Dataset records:
- - - - - - -
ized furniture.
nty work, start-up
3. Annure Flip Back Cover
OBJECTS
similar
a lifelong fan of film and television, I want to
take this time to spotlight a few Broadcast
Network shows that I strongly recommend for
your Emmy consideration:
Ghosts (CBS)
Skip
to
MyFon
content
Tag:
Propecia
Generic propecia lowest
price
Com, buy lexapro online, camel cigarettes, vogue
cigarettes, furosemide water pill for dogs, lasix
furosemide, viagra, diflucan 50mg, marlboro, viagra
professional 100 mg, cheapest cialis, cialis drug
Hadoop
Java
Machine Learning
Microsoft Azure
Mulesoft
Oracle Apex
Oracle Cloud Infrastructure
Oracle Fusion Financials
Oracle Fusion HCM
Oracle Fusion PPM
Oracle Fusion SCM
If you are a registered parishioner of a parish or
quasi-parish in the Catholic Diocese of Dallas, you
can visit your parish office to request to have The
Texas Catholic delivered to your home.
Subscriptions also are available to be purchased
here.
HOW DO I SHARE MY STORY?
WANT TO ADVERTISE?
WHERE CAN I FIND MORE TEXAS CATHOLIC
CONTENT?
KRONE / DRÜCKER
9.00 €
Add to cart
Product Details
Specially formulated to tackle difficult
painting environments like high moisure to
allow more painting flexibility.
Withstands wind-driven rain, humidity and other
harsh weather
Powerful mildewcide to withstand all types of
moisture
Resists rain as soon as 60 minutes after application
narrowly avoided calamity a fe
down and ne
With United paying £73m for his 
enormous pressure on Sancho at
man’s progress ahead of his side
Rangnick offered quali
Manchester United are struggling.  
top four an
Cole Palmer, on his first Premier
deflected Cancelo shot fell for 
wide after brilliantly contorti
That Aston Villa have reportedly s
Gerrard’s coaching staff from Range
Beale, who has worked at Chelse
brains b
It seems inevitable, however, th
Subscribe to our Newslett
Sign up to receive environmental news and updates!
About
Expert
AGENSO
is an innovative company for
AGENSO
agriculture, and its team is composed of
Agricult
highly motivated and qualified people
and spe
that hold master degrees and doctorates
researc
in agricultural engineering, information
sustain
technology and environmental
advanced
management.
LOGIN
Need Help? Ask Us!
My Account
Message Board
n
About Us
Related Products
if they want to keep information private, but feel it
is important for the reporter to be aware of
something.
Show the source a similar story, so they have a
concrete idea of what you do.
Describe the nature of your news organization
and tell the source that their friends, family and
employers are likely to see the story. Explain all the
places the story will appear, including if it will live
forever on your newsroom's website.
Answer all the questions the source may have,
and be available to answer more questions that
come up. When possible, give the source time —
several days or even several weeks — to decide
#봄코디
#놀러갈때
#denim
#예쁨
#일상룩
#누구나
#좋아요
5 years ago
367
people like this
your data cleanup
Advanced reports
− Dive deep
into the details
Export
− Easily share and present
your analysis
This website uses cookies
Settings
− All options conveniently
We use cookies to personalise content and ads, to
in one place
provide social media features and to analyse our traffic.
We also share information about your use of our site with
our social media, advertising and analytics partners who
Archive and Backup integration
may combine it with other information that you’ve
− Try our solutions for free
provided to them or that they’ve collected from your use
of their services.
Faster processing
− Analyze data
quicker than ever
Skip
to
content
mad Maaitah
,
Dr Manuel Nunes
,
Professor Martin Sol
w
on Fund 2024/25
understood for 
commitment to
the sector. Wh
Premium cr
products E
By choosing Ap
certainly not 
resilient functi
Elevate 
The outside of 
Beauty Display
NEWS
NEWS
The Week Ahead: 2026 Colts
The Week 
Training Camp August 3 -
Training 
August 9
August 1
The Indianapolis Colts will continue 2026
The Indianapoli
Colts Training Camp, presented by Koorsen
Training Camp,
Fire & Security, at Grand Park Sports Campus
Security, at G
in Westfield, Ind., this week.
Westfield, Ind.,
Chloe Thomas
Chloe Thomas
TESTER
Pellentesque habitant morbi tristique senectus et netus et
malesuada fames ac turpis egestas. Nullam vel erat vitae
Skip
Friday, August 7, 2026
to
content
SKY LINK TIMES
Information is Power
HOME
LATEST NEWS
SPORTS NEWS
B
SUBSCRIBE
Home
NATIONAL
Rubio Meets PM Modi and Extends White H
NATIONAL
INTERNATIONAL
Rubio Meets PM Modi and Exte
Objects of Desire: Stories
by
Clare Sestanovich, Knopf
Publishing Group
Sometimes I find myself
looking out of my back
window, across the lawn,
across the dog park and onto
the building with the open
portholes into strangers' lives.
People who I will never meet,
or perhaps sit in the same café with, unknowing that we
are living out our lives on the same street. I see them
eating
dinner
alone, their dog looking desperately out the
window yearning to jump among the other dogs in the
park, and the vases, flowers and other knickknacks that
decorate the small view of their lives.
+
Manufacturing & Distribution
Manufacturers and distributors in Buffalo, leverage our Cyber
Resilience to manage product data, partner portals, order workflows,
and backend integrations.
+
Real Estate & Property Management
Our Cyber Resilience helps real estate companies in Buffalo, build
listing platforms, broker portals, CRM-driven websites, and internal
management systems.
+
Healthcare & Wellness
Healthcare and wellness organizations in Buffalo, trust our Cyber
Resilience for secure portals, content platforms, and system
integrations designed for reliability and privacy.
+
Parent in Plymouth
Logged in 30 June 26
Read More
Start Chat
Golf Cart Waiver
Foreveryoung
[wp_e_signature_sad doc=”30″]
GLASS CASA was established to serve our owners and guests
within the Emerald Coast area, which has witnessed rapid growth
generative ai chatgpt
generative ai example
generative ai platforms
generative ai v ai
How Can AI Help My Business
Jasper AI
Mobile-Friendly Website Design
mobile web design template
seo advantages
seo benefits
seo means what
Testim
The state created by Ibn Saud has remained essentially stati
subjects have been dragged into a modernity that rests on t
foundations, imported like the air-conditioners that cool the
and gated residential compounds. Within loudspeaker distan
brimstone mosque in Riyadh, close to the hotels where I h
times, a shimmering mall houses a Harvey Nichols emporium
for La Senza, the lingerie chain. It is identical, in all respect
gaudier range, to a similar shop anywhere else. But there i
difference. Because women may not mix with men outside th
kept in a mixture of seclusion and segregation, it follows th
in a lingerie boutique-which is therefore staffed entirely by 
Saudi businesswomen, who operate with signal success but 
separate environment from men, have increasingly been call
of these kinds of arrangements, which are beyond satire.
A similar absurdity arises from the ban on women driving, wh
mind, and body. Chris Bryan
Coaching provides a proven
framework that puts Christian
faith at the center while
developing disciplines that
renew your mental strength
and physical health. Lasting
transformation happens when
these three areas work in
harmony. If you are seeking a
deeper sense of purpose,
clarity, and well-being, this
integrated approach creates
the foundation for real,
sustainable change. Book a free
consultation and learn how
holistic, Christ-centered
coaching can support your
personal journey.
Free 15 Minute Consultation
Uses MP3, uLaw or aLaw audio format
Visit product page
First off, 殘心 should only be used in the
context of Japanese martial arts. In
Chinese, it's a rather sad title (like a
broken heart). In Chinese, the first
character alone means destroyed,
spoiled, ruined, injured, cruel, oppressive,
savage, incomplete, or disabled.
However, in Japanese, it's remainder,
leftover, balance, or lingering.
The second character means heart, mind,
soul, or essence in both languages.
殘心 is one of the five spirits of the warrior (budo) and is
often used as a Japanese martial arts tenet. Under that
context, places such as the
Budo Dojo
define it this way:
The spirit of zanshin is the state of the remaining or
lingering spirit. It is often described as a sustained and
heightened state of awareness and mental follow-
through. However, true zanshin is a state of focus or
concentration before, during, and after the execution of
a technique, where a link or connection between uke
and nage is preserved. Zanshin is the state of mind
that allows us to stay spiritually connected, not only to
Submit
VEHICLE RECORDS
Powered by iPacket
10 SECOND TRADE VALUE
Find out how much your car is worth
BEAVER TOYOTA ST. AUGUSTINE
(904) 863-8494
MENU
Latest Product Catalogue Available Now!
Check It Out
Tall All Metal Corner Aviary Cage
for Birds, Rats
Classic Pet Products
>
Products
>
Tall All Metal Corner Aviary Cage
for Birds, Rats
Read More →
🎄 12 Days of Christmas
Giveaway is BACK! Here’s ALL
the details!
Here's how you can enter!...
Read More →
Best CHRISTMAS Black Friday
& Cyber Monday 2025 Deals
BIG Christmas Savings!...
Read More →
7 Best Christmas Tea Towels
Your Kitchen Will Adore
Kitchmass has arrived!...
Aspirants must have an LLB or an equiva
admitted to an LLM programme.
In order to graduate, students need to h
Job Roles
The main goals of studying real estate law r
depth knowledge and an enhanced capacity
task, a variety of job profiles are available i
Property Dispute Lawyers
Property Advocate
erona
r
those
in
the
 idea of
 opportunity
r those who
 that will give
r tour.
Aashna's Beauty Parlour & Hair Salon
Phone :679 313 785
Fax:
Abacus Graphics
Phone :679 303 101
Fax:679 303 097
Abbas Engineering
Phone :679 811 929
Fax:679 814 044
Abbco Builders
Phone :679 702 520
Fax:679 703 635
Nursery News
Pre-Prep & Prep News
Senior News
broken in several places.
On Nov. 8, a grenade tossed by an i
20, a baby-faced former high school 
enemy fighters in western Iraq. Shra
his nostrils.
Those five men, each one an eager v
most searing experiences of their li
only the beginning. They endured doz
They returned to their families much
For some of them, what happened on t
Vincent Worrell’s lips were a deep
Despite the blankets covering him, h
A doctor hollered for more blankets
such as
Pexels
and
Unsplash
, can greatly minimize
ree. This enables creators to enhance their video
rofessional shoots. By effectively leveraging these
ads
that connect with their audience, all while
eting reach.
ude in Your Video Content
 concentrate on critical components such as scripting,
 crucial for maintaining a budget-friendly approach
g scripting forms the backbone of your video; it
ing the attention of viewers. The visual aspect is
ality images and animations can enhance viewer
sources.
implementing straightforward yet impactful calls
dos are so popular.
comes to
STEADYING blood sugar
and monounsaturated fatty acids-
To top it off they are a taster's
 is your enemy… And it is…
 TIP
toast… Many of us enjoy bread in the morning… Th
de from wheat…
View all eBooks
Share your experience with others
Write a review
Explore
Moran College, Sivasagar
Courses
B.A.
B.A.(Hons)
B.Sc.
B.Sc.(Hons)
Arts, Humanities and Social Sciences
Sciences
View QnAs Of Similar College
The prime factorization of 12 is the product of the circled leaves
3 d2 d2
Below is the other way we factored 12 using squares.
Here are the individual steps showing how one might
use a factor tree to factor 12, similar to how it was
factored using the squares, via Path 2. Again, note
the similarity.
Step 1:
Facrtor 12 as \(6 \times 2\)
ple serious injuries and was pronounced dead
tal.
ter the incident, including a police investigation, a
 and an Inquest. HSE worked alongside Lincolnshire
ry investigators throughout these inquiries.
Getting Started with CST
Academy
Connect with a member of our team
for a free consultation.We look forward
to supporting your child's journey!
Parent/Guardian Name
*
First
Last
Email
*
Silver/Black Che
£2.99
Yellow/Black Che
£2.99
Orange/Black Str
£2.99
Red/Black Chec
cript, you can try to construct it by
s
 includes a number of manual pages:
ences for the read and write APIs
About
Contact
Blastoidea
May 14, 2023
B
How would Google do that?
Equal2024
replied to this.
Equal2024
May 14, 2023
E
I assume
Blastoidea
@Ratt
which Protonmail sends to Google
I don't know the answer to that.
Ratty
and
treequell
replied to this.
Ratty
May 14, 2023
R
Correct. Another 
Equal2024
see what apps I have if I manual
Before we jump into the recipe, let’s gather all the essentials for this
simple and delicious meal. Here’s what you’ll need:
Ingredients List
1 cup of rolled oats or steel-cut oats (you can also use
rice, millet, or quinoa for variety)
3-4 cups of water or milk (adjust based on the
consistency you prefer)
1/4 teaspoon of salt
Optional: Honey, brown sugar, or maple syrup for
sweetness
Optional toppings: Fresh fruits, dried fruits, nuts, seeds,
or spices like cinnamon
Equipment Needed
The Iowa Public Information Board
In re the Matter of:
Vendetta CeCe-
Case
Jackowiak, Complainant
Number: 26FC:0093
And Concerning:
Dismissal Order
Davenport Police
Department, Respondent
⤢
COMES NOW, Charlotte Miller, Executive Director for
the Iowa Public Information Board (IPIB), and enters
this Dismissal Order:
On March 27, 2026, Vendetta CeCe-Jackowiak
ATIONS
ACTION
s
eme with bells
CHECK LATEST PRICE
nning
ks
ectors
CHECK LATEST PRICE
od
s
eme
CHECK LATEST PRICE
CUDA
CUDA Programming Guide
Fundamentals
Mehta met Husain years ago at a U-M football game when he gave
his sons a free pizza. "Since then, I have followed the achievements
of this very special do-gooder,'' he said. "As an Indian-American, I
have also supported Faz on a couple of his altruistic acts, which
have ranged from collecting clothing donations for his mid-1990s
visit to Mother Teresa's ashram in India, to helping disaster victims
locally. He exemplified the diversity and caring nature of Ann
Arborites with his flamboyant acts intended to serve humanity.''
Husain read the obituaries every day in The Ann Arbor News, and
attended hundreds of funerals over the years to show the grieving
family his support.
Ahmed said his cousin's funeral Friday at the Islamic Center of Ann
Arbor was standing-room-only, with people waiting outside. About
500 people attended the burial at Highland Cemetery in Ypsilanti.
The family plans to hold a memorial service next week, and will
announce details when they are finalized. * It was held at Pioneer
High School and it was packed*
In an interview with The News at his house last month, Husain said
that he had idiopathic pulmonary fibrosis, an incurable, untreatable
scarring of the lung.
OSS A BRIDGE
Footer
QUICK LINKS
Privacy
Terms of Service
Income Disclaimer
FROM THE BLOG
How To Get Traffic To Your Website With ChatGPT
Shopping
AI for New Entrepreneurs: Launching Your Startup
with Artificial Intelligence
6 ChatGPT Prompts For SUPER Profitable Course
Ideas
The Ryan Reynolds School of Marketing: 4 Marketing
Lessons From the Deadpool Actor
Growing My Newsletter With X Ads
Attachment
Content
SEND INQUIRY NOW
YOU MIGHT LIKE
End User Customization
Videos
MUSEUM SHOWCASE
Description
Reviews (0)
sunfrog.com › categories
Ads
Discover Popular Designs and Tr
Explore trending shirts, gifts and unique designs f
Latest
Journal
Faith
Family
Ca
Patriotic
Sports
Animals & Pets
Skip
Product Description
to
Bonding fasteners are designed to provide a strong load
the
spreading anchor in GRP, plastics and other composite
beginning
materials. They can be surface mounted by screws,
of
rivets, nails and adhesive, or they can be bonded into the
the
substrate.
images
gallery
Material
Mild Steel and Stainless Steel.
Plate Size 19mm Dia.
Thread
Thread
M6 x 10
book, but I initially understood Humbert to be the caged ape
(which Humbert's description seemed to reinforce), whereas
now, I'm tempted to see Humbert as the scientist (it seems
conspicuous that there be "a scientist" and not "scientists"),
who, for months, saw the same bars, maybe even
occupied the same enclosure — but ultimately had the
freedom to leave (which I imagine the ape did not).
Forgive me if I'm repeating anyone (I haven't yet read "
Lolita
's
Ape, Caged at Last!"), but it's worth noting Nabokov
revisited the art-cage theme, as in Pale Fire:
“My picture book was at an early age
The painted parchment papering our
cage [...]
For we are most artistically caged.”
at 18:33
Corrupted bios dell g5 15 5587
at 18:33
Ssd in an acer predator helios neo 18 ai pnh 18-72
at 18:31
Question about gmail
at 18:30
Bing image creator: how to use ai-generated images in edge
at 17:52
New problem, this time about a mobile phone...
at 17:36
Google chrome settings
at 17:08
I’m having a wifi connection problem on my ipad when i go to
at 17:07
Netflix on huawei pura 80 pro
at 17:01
- - - - - - -
* [ASSIGNED TASK]
For the word "Explore", find all matching lines in the entries above and copy them out.

* [SOLUTION TO THIS EXERCISE]
Explore
Explore trending shirts, gifts and unique designs f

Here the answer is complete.